Kann eine Rechnung ohne qualifizierte elektronische Signatur berichtigt werden und damit rück­wirkend einen Vorsteuerabzug ermöglichen? Ist sie aufgrund der fehlenden Signatur keine Rech­nung im umsatzsteuerlichen Sinne, und ist somit eine spätere Korrektur ausgeschlossen? Das Finanz­gericht Baden-Württemberg (FG) hat sich in einem aktuellen Urteil mit diesen Fragen auseinander­gesetzt.

 

Im vorliegenden Sachverhalt übermittelte eine AG im Jahr 2005 eine Gutschrift ohne elektronische Signatur per E-Mail an ihren Vertragspartner. In dieser Gutschrift fehlte die Steuernummer bzw. die Umsatzsteuer-Identifikationsnummer des Herstellers. Darüber hinaus war die Leistungsbe­schreibung nicht hinreichend genau. Im Rahmen einer Betriebsprüfung wurden die Mängel der Rechnungs- bzw. Gutschriftangaben entdeckt. Daraufhin übermittelte die AG dem Hersteller im Jahr 2011 eine korrigierte Gutschrift in Papierform und berichtigte sodann ihre Umsatzsteuererklärung für das Jahr 2005.

Das Finanzamt lehnte den Vorsteuerabzug für das Jahr 2005 ab, da die per E-Mail im Jahr 2005 übersandte Gutschrift keine Rechnung sei, die rückwirkend berichtigt werden könne. Das FG sah dies jedoch anders und ließ eine rückwirkende Rechnungsberichtigung zu. Dabei rekapitulierte das Gericht den nationalen und den EU-Rechtsrahmen.

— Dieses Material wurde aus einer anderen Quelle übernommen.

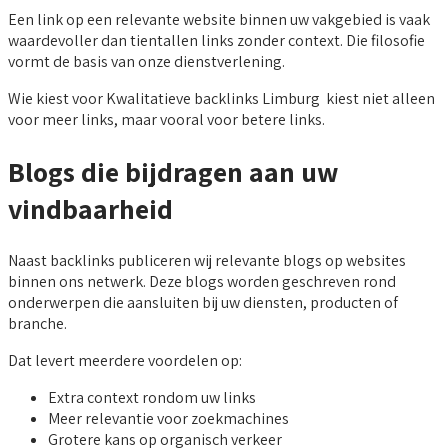
Een link op een relevante website binnen uw vakgebied is vaak
waardevoller dan tientallen links zonder context. Die filosofie
vormt de basis van onze dienstverlening.
Wie kiest voor Kwalitatieve backlinks Limburg kiest niet alleen
voor meer links, maar vooral voor betere links.
Blogs die bijdragen aan uw
vindbaarheid
Naast backlinks publiceren wij relevante blogs op websites
binnen ons netwerk. Deze blogs worden geschreven rond
onderwerpen die aansluiten bij uw diensten, producten of
branche.
Dat levert meerdere voordelen op:
Extra context rondom uw links
Meer relevantie voor zoekmachines
Grotere kans op organisch verkeer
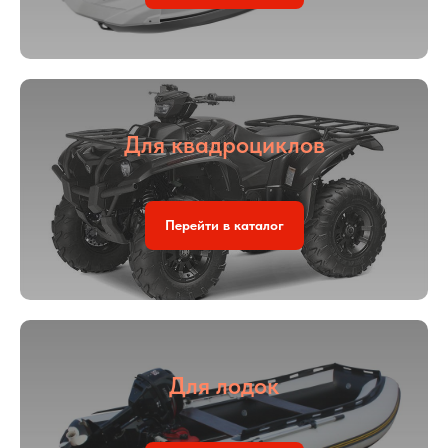
Для квадроциклов
Перейти в каталог
Для лодок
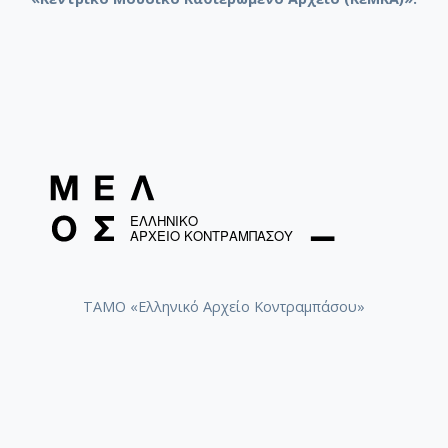
ΤΑΜΟ «Ελληνικό Αρχείο Κοντραμπάσου»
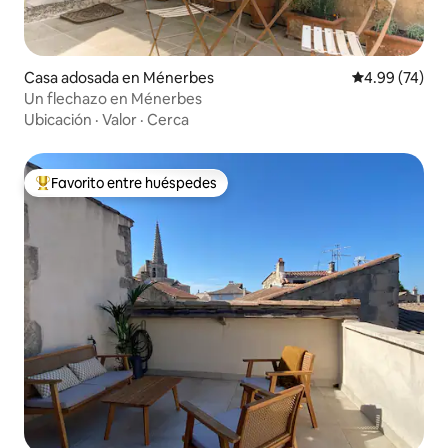
Casa adosada en Ménerbes
Calificación p
4.99 (74)
Un flechazo en Ménerbes
Ubicación
·
Valor
·
Cerca
Favorito entre huéspedes
De los mejores en Favorito entre huéspedes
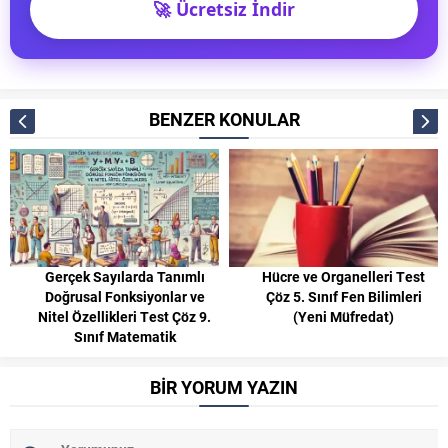
🚀 Ücretsiz İndir
BENZER KONULAR
Gerçek Sayılarda Tanımlı
Hücre ve Organelleri Test
Doğrusal Fonksiyonlar ve
Çöz 5. Sınıf Fen Bilimleri
Nitel Özellikleri Test Çöz 9.
(Yeni Müfredat)
Sınıf Matematik
BİR YORUM YAZIN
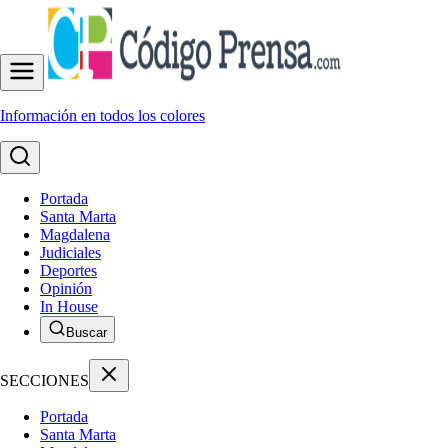
Información en todos los colores
Portada
Santa Marta
Magdalena
Judiciales
Deportes
Opinión
In House
Buscar
SECCIONES
Portada
Santa Marta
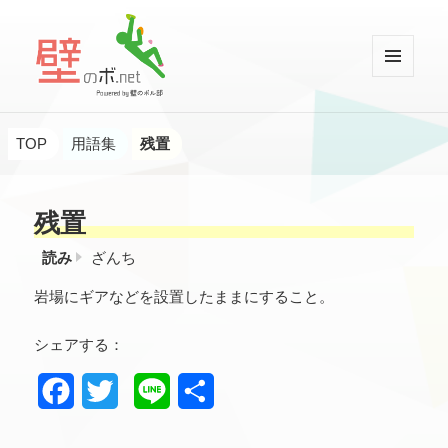
メニュ
ーとウ
壁のボ.net
ィジェ
ット
TOP
用語集
残置
残置
読み
ざんち
岩場にギアなどを設置したままにすること。
シェアする：
F
T
L
共
a
w
i
有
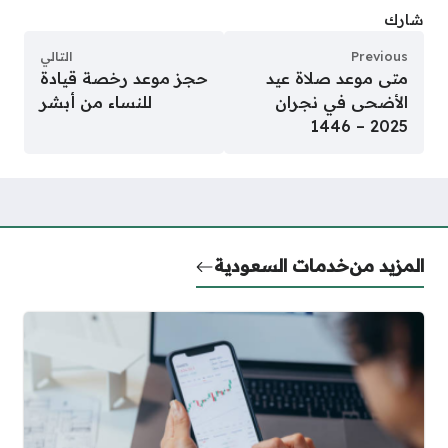
شارك
Previous
التالي
متى موعد صلاة عيد
حجز موعد رخصة قيادة
الأضحى في نجران
للنساء من أبشر
2025 – 1446
المزيد من
خدمات السعودية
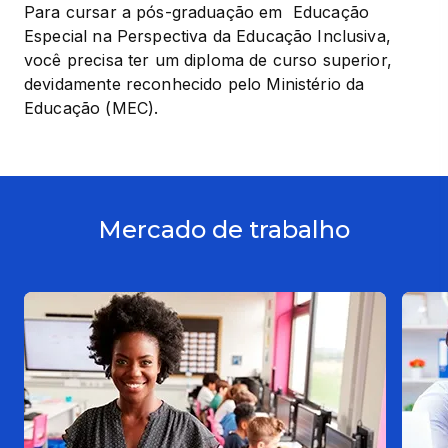
Para cursar a pós-graduação em  Educação 
Especial na Perspectiva da Educação Inclusiva, 
você precisa ter um diploma de curso superior, 
devidamente reconhecido pelo Ministério da 
Educação (MEC).
Mercado de trabalho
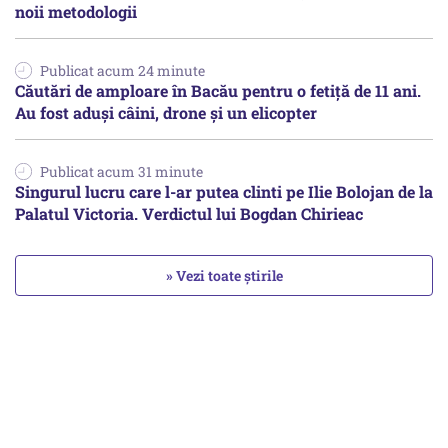
noii metodologii
Publicat acum 24 minute
Căutări de amploare în Bacău pentru o fetiță de 11 ani.
Au fost aduși câini, drone și un elicopter
Publicat acum 31 minute
Singurul lucru care l-ar putea clinti pe Ilie Bolojan de la
Palatul Victoria. Verdictul lui Bogdan Chirieac
» Vezi toate știrile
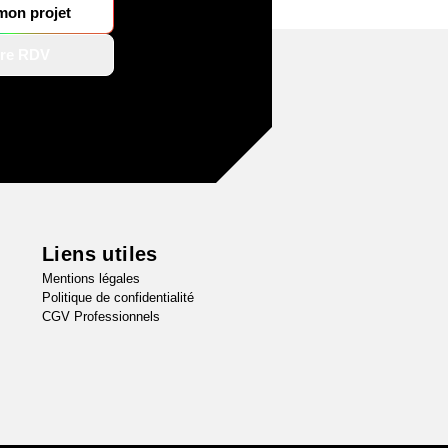
 mon projet
re RDV
Liens utiles
Mentions légales
Politique de confidentialité
CGV Professionnels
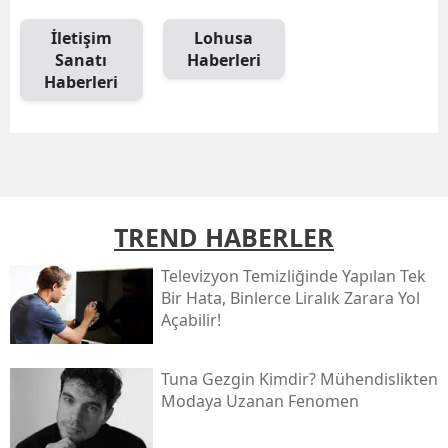
İletişim
Lohusa
Sanatı
Haberleri
Haberleri
TREND HABERLER
Televizyon Temizliğinde Yapılan Tek
Bir Hata, Binlerce Liralık Zarara Yol
Açabilir!
Tuna Gezgin Kimdir? Mühendislikten
Modaya Uzanan Fenomen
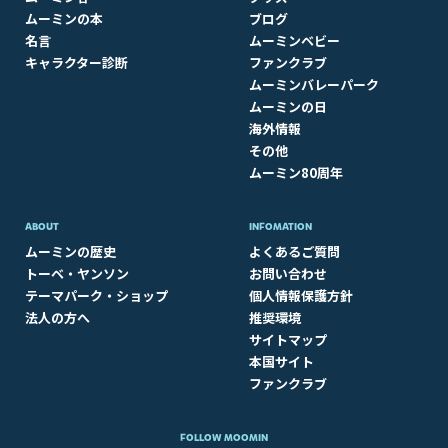
ムーミンの本
ブログ
名言
ムーミンベビー
キャラクター診断
ファンクラブ
ムーミンバレーパーク
ムーミンの日
海外情報
その他
ムーミン80周年
ABOUT​
INFOMATION
ムーミンの歴史
よくあるご質問
トーベ・ヤンソン
お問い合わせ
テーマパーク・ショップ
個人情報保護方針
法人の方へ
推奨環境
サイトマップ
本国サイト
ファンクラブ
FOLLOW MOOMIN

Europarechtlich wird zwischen materiellen und formellen Voraussetzungen für den Vorsteuer­abzug unterschieden: Eine ordnungsgemäße Rechnung stellt eine formelle Voraussetzung dar. Das heißt, Rechnungen können mit Rückwirkung auf den Zeitpunkt der erstmaligen Erteilung berichtigt werden. Das Grundprinzip der Mehrwertsteuerneutralität gebietet es, dass bei Erfüllung der materiel­len Voraussetzungen der Vorsteuerabzug auch dann gewährt wird, wenn der Steuerpflichtige be­stimmten formellen Voraussetzungen nicht genügt hat. Nach diesen Grundsätzen konnte im vorliegen­den Fall eine Korrektur der Gutschrift vorgenommen werden. Dem stand auch das Fehlen der elektronischen Signatur nicht entgegen.

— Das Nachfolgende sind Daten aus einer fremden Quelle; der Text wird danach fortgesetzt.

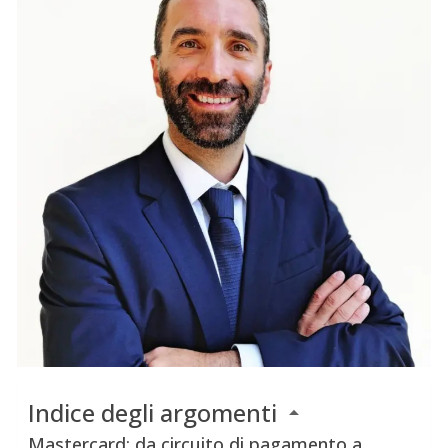
Indice degli argomenti
Mastercard: da circuito di pagamento a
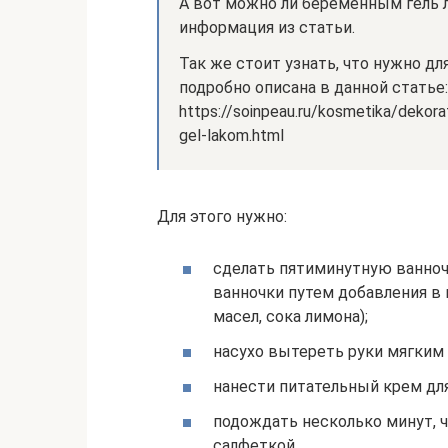
А вот можно ли беременным гель л
информация из статьи.
Так же стоит узнать, что нужно дл
подробно описана в данной статье:
https://soinpeau.ru/kosmetika/dekora
gel-lakom.html
Для этого нужно:
сделать пятиминутную ванноч
ванночки путем добавления в
масел, сока лимона);
насухо вытереть руки мягким
нанести питательный крем для
подождать несколько минут, ч
салфеткой.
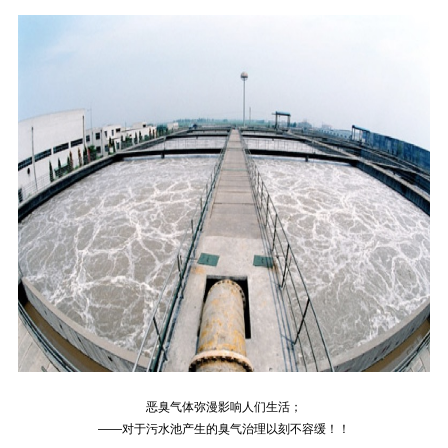
恶臭气体弥漫影响人们生活；
——对于污水池产生的臭气治理以刻不容缓！！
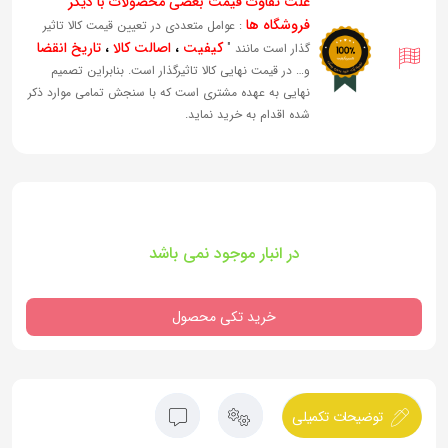
علت تفاوت قیمت بعضی محصولات با دیگر
فروشگاه ها
: عوامل متعددی در تعیین قیمت کالا تاثیر
کیفیت
،
اصالت کالا
،
تاریخ انقضا
گذار است مانند "
و… در قیمت نهایی کالا تاثیرگذار است. بنابراین تصمیم
نهایی به عهده مشتری است که با سنجش تمامی موارد ذکر
شده اقدام به خرید نماید.
در انبار موجود نمی باشد
خرید تکی محصول
توضیحات تکمیلی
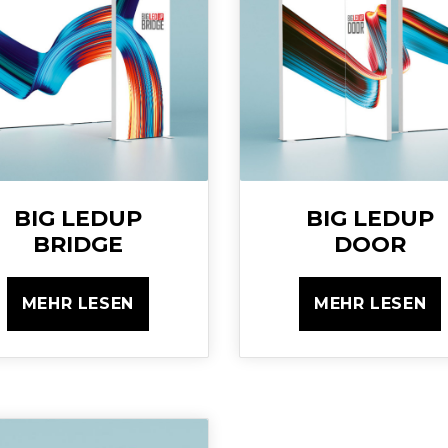
BIG LEDUP
BIG LEDUP
BRIDGE
DOOR
MEHR LESEN
MEHR LESEN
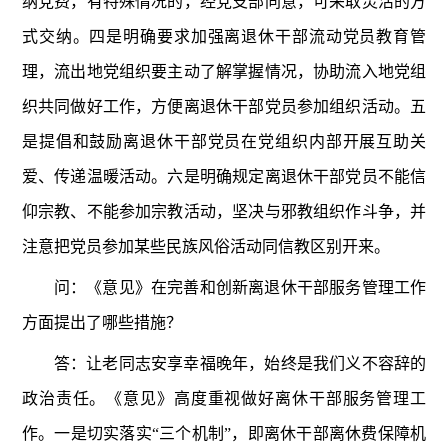
纳党费，有特殊情况的，经党支部同意，可采取灵活的方
式交纳。四是明确要求加强离退休干部流动党员教育管
理，流出地党组织要主动了解掌握情况，协助流入地党组
织共同做好工作，方便离退休干部党员参加组织活动。五
是提倡和鼓励离退休干部党员在党组织内部开展互助关
爱、传递温暖活动。六是明确规定离退休干部党员不能信
仰宗教、不能参加宗教活动，坚决与邪教组织作斗争，并
注意把党员参加某些民族风俗活动同信教区别开来。
问：《意见》在完善和创新离退休干部服务管理工作
方面提出了哪些措施？
答：让老同志安享幸福晚年，始终是我们义不容辞的
政治责任。《意见》高度重视做好离休干部服务管理工
作。一是切实落实“三个机制”，即离休干部离休费保障机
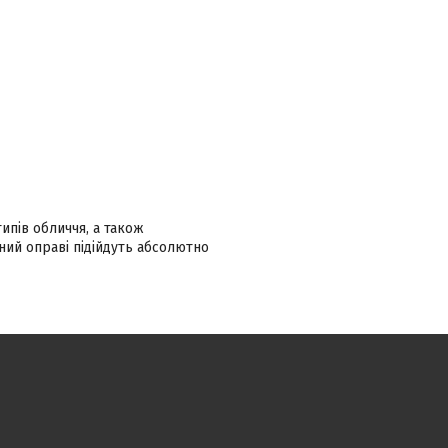
ипів обличчя, а також
ний оправі підійдуть абсолютно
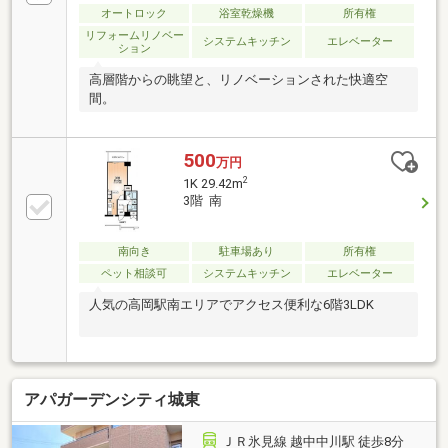
オートロック
浴室乾燥機
所有権
リフォームリノベー
システムキッチン
エレベーター
ション
高層階からの眺望と、リノベーションされた快適空
間。
500
万円
2
1K 29.42m
3階 南
南向き
駐車場あり
所有権
ペット相談可
システムキッチン
エレベーター
人気の高岡駅南エリアでアクセス便利な6階3LDK
アパガーデンシティ城東
ＪＲ氷見線 越中中川駅 徒歩8分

Da für eine korrigierte Rechnung dieselben Regeln wie für die ursprüngliche Rechnung gelten, kann der Steuerpflichtige hier zwischen Papier- und elektronischer Form wählen. Die korrigierte Rechnung muss nicht im Format der ursprünglichen Rechnung übermittelt werden, weshalb im vorliegenden Fall die Übermittlung der korrigierten Rechnung in Papierform nicht zu beanstanden war.

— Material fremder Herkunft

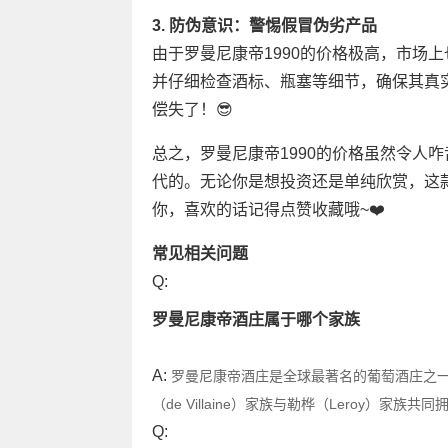
3. 防伪意识：警惕假冒伪劣产品
由于罗曼尼康帝1990的价格极高，市场
并仔细检查酒标、瓶塞等细节，确保其真
偿失了！😎
总之，罗曼尼康帝1990的价格虽然令人
代的。无论你是想投资还是单纯欣赏，这
你，喜欢的话记得点赞收藏哦~❤️
常见相关问题
Q:
罗曼尼康帝酒庄属于哪个家族
A:
罗曼尼康帝酒庄是全球最著名的葡萄酒庄之一
（de Villaine）家族与勒桦（Leroy）
Q:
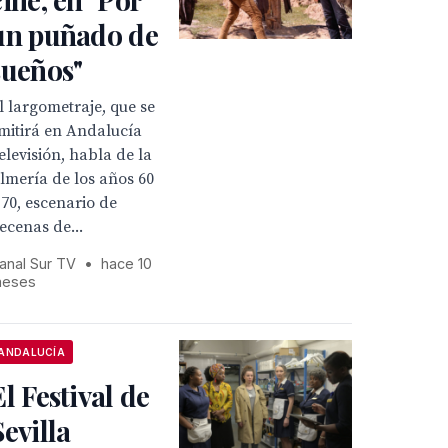
un puñado de
sueños"
l largometraje, que se
mitirá en Andalucía
elevisión, habla de la
lmería de los años 60
 70, escenario de
ecenas de...
anal Sur TV
•
hace 10
eses
ANDALUCÍA
El Festival de
Sevilla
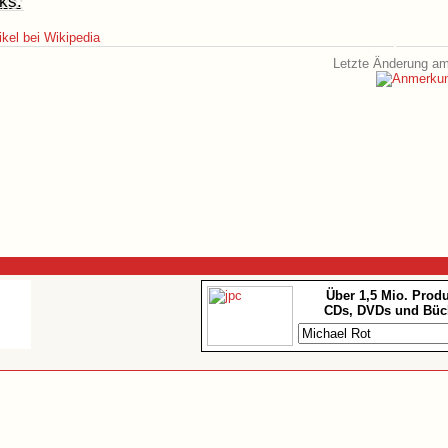
ks:
ikel bei Wikipedia
Letzte Änderung am
Über 1,5 Mio. Prod
CDs, DVDs und Büc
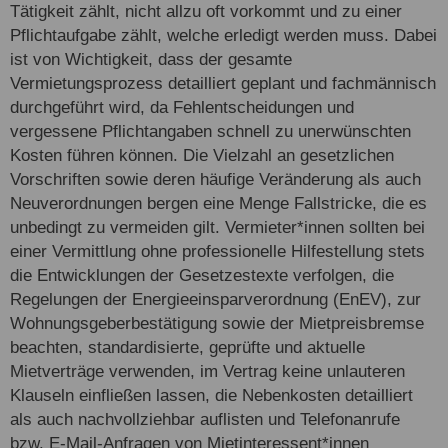
Tätigkeit zählt, nicht allzu oft vorkommt und zu einer
Pflichtaufgabe zählt, welche erledigt werden muss. Dabei
ist von Wichtigkeit, dass der gesamte
Vermietungsprozess detailliert geplant und fachmännisch
durchgeführt wird, da Fehlentscheidungen und
vergessene Pflichtangaben schnell zu unerwünschten
Kosten führen können. Die Vielzahl an gesetzlichen
Vorschriften sowie deren häufige Veränderung als auch
Neuverordnungen bergen eine Menge Fallstricke, die es
unbedingt zu vermeiden gilt. Vermieter*innen sollten bei
einer Vermittlung ohne professionelle Hilfestellung stets
die Entwicklungen der Gesetzestexte verfolgen, die
Regelungen der Energieeinsparverordnung (EnEV), zur
Wohnungsgeberbestätigung sowie der Mietpreisbremse
beachten, standardisierte, geprüfte und aktuelle
Mietverträge verwenden, im Vertrag keine unlauteren
Klauseln einfließen lassen, die Nebenkosten detailliert
als auch nachvollziehbar auflisten und Telefonanrufe
bzw. E-Mail-Anfragen von Mietinteressent*innen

Hinweis: Mit diesem Urteil bezieht sich das FG auf die jüngste Rechtsprechung der höchsten Finanz­gerichte. Danach ist die Korrektur einer Rechnung auf den Zeitpunkt des ursprünglichen Vorsteuer­abzugs möglich, wenn die Ursprungsrechnung folgende Mindestangaben enthält: Angaben zum Rech­nungsaussteller, zum Leistungsempfänger, zur Leistungsbeschreibung, zum Entgelt sowie gesondert ausgewiesene Umsatzsteuer. Rechnungsberichtigungen können bis zur letzten mündlichen Verhandlung beim FG noch mit Rückwirkung vorgelegt werden.